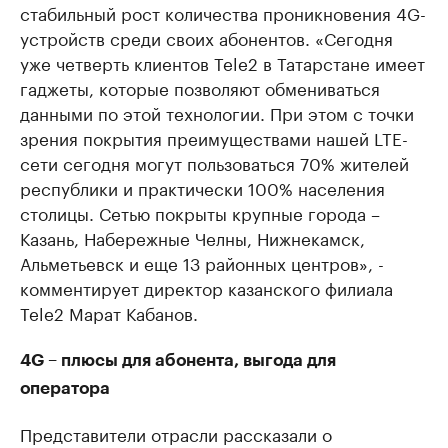
стабильный рост количества проникновения 4G-
устройств среди своих абонентов. «Сегодня
уже четверть клиентов Tele2 в Татарстане имеет
гаджеты, которые позволяют обмениваться
данными по этой технологии. При этом с точки
зрения покрытия преимуществами нашей LTE-
сети сегодня могут пользоваться 70% жителей
республики и практически 100% населения
столицы. Сетью покрыты крупные города –
Казань, Набережные Челны, Нижнекамск,
Альметьевск и еще 13 районных центров», -
комментирует директор казанского филиала
Tele2 Марат Кабанов.
4G – плюсы для абонента, выгода для
оператора
Представители отрасли рассказали о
-- -- --
WORK REQUIRED
For this exercise, copy the lines from the one that contains "комментирует директор казанского филиала" through the last line of the records, exactly and only those.

RESPONSE BELOW
комментирует директор казанского филиала
Tele2 Марат Кабанов.
4G – плюсы для абонента, выгода для
оператора
Представители отрасли рассказали о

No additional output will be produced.